If you were thinking of heading to a Broadway show in New York, you should probably give them a little more time to cool down. Like, maybe a few thousand years or something.

At the New York Post, conservative writer Douglas Murray relays his experience heading out with friends, including Jordan Peterson, to see a production of Harry Potter and the Cursed Child at Broadway's Lyric Theater:

On the way into the theater, bouncer-like staff screamed at us to form the correct queues and have the right documentation ready. We appeared to be visiting Azkaban, not Hogwarts. It was just the first of the evening's delights.

It is true that, in the age of COVID, a great many managers and professionals treat each and every human interaction as if it were a potential mass casualty event waiting to happen:

But it gets better:

Soon a member of staff came to warn me that I had failed to pull my mask up fast enough after my most recent swig of beer. As the show began, someone with a name badge saying "Libby" came over and told off another member of our group for failing to bring their mask up swiftly enough after sipping another of the overpriced drinks the Lyric Theatre had just sold us.
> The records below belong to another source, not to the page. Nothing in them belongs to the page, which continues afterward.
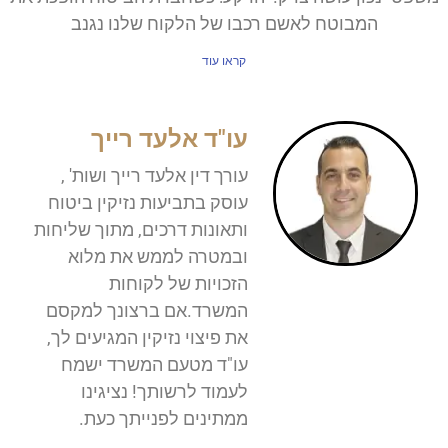
המבוטח לאשם רכבו של הלקוח שלנו נגנב
קראו עוד
עו"ד אלעד רייך
עורך דין אלעד רייך ושות' ,
עוסק בתביעות נזיקין ביטוח
ותאונות דרכים, מתוך שליחות
ובמטרה לממש את מלוא
הזכויות של לקוחות
המשרד.אם ברצונך למקסם
את פיצוי נזיקין המגיעים לך,
עו"ד מטעם המשרד ישמח
לעמוד לרשותך! נציגינו
ממתינים לפנייתך כעת.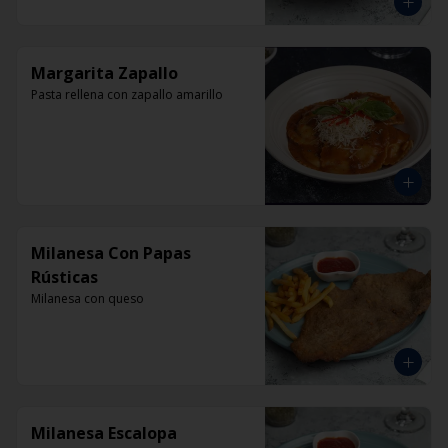
Margarita Zapallo
Pasta rellena con zapallo amarillo
Milanesa Con Papas
Rústicas
Milanesa con queso
Milanesa Escalopa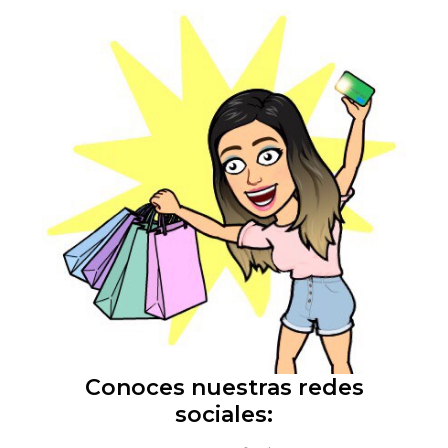
Conoces nuestras redes
sociales: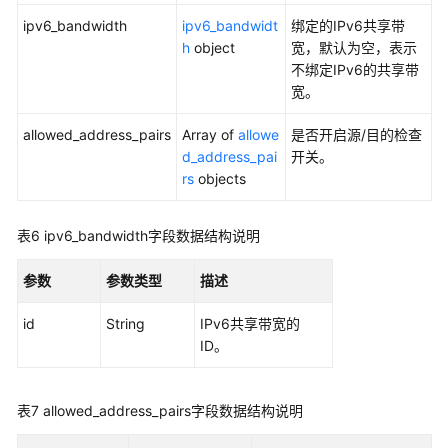
用
ipv6_bandwidth
ipv6_bandwidt
绑定的IPv6共享带
参
h
object
宽，默认为空，表示
考
不绑定IPv6的共享带
宽。
产
品
allowed_address_pairs
Array of
allowe
是否开启源/目的检查
术
d_address_pai
开关。
语
rs
objects
责
表6
ipv6_bandwidth字段数据结构说明
任
共
参数
参数类型
描述
担
id
String
IPv6共享带宽的
云
ID。
服
务
等
表7
allowed_address_pairs字段数据结构说明
级
协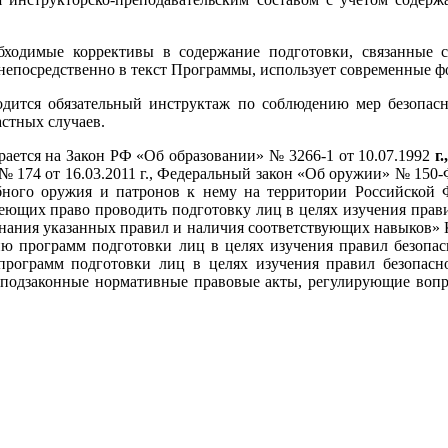
бходимые коррективы в содержание подготовки, связанные с
непосредственно в текст Программы, использует современные ф
ится обя­зательный инструктаж по соблюдению мер безопасно
стных случаев.
рается на Закон РФ «Об образовании» № 3266-1 от 10.07.1992
г.
 174 от 16.03.2011 г., Федеральный закон «Об оружии» № 150-Ф
бного оружия и патронов к нему на территории Российской Ф
ющих право проводить подготовку лиц в целях изучения прави
знания указанных правил и наличия соответствую­щих навыков» 
ию программ подготов­ки лиц в целях изучения правил безопа
 программ подготовки лиц в целях изучения правил безопас
 подзаконные нормативные правовые акты, регулирующие вопро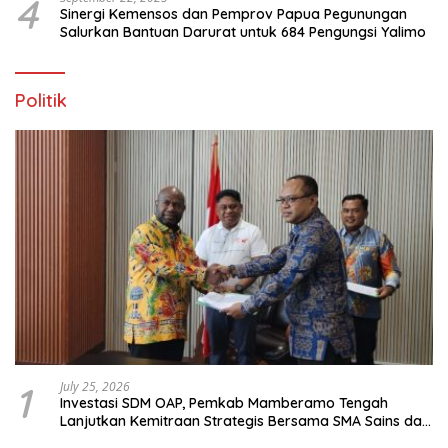
4
Sinergi Kemensos dan Pemprov Papua Pegunungan
Salurkan Bantuan Darurat untuk 684 Pengungsi Yalimo
Politik
1
July 25, 2026
Investasi SDM OAP, Pemkab Mamberamo Tengah
Lanjutkan Kemitraan Strategis Bersama SMA Sains dan
Bahasa Papua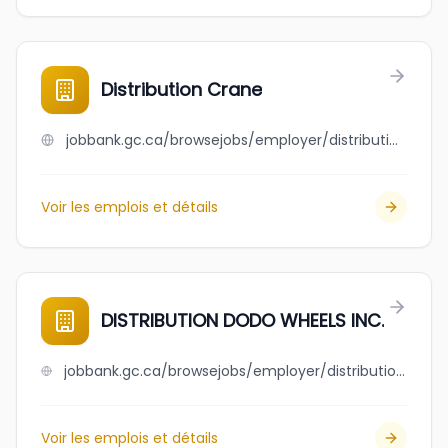
Distribution Crane
jobbank.gc.ca/browsejobs/employer/distribution+crane/ca
Voir les emplois et détails
DISTRIBUTION DODO WHEELS INC.
jobbank.gc.ca/browsejobs/employer/distribution+dodo+wheels+inc./ca
Voir les emplois et détails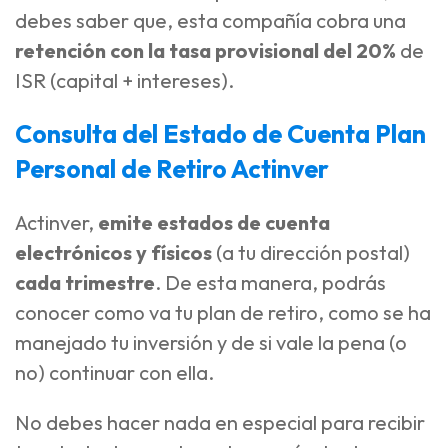
debes saber que, esta compañía cobra una
retención con la tasa provisional del 20%
de
ISR (capital + intereses).
Consulta del Estado de Cuenta Plan
Personal de Retiro Actinver
Actinver,
emite estados de cuenta
electrónicos y físicos
(a tu dirección postal)
cada trimestre
. De esta manera, podrás
conocer como va tu plan de retiro, como se ha
manejado tu inversión y de si vale la pena (o
no) continuar con ella.
No debes hacer nada en especial para recibir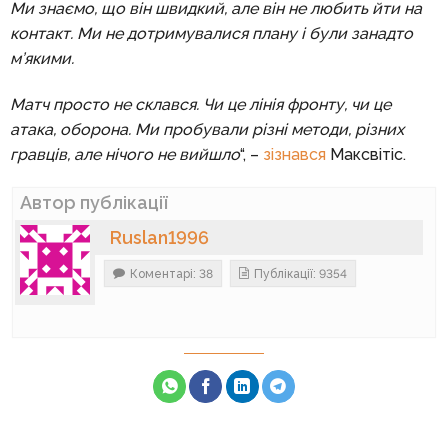
Ми знаємо, що він швидкий, але він не любить йти на
контакт. Ми не дотримувалися плану і були занадто
м’якими.
Матч просто не склався. Чи це лінія фронту, чи це
атака, оборона. Ми пробували різні методи, різних
гравців, але нічого не вийшло
“, –
зізнався
Максвітіс.
Автор публікації
Ruslan1996
Коментарі: 38
Публікації: 9354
That's truly incredible. What's more incredible is to imagine the intensive, uncompromising coaching that these people have to go through to be able to identify second-by-second mask non-compliance in a crowded theater setting. I bet it looks like an old-school samurai training sequence.
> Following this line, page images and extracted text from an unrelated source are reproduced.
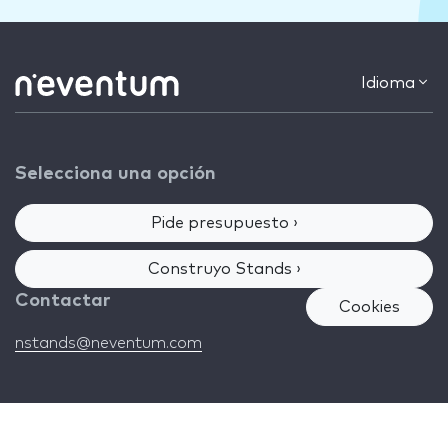
Idioma
Selecciona una opción
Pide presupuesto ›
Construyo Stands ›
Contactar
Cookies
nstands@neventum.com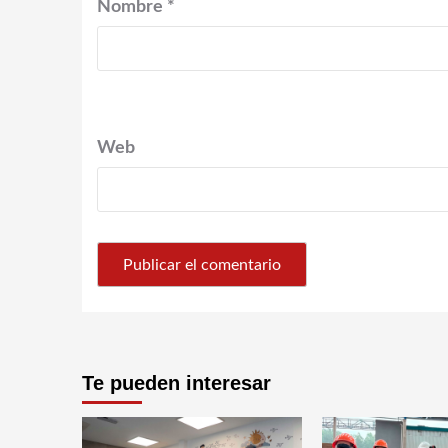
Nombre
*
Web
Te pueden interesar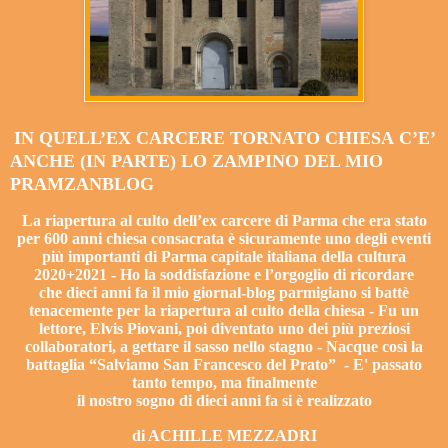
IN QUELL’EX CARCERE TORNATO CHIESA
C’E’
ANCHE (IN PARTE)
LO ZAMPINO DEL MIO
PRAMZANBLOG
La riapertura al culto dell’ex carcere di Parma che
era stato
per 600
anni
chiesa consacrata è sicuramente uno degli eventi
più importanti di Parma
capitale italiana della cultura
2020+2021 - Ho la soddisfazione e l’orgoglio di ricordare
che dieci anni fa il mio giornal-blog parmigiano si battè
tenacemente per la riapertura al culto
della chiesa - Fu un
lettore, Elvis Piovani, poi diventato uno dei più preziosi
collaboratori, a gettare il sasso nello stagno -
Nacque così la
battaglia “Salviamo San Francesco del Prato” - E' passato
tanto tempo
,
ma finalmente
il nostro sogno di dieci anni fa si è realizzato
di ACHILLE MEZZADRI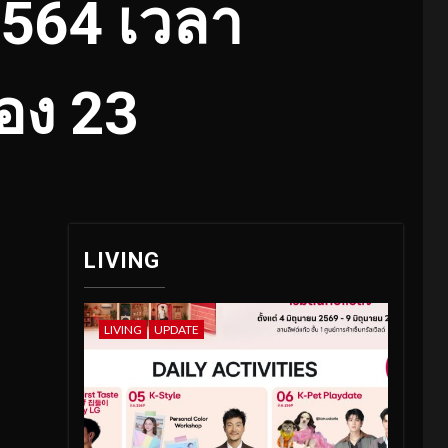
 2564 เวลา
อง 23
LIVING
LIVING
UPDATE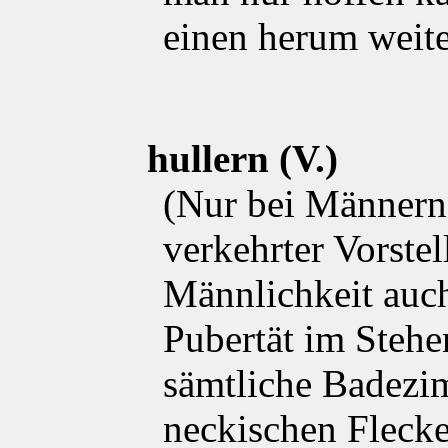
einen herum weite
hullern (V.)
(Nur bei Männern
verkehrter Vorste
Männlichkeit auc
Pubertät im Stehe
sämtliche Badez
neckischen Flecke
Murray and his buddies, meanwhile, were such flagrant mask-rule-breakers that they drew the sustained ire of the theater's enforcement officer:

After the lights had gone low, I noticed Libby standing at the end of our row staring down it, hands on hips. There she stayed, glaring through the dark.

That's good service for you!

Eventually Murray and Peterson decided to speak to the manager, with hilarious results:

We asked. At which point we were reintroduced to Libby. Libby was the manager, and explained that we were under suspicion because our group had already received three warnings for insufficiently speedy remasking after sips.

Man, we've all been there... and you know how it feels when that happens:

So if you're thinking about going to a Broadway performance, I'd suggest just staying home and reading the script instead. Maybe act it out with your friends or something. Do anything but go to an actual theater right now.

After all... Libby's still out there somewhere... and she's the manager!